**Prompt**
Tell how many lines in the data hold "Lampung", giving that figure alone.

Extracted data entries:
|---|

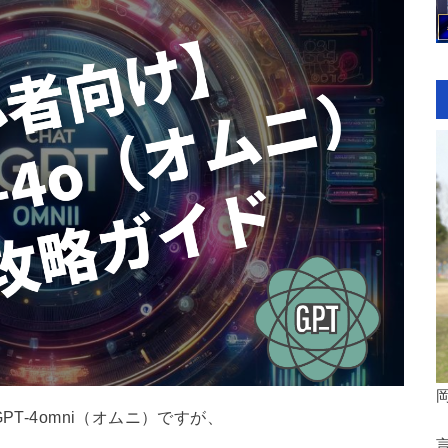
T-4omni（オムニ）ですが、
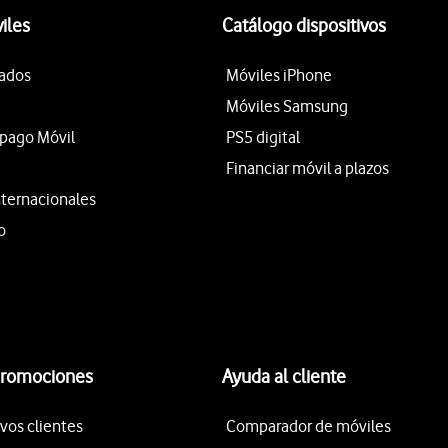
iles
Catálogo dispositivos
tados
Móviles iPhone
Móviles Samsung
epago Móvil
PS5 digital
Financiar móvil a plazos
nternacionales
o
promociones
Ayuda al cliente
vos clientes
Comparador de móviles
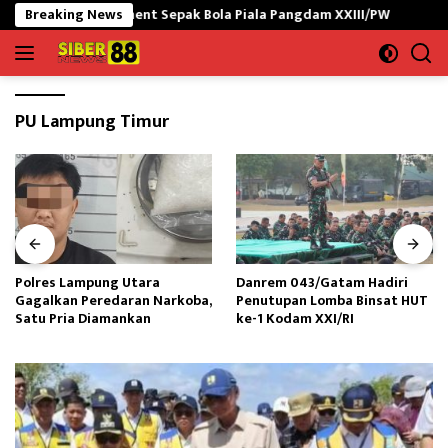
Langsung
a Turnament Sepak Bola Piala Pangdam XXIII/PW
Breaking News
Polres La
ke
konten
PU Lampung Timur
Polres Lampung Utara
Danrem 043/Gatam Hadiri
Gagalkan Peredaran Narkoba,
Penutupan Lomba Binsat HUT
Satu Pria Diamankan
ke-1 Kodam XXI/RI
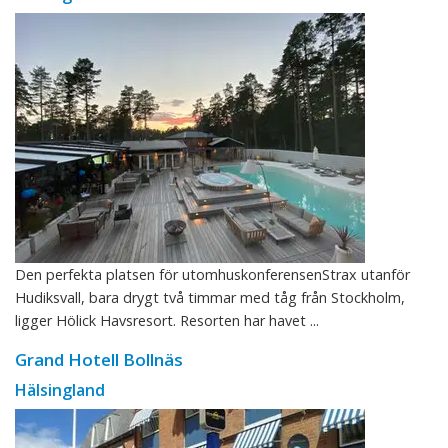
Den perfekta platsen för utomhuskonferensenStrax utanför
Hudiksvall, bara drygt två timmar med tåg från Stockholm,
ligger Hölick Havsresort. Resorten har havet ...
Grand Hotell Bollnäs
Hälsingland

|---|

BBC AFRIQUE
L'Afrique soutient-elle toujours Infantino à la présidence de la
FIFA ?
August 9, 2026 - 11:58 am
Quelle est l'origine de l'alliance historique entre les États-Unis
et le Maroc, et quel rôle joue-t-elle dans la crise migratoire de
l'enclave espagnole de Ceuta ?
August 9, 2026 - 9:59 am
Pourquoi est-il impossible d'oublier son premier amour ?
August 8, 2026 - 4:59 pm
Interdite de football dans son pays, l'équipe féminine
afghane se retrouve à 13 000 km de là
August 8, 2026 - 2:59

|---|

**Exercise result**
2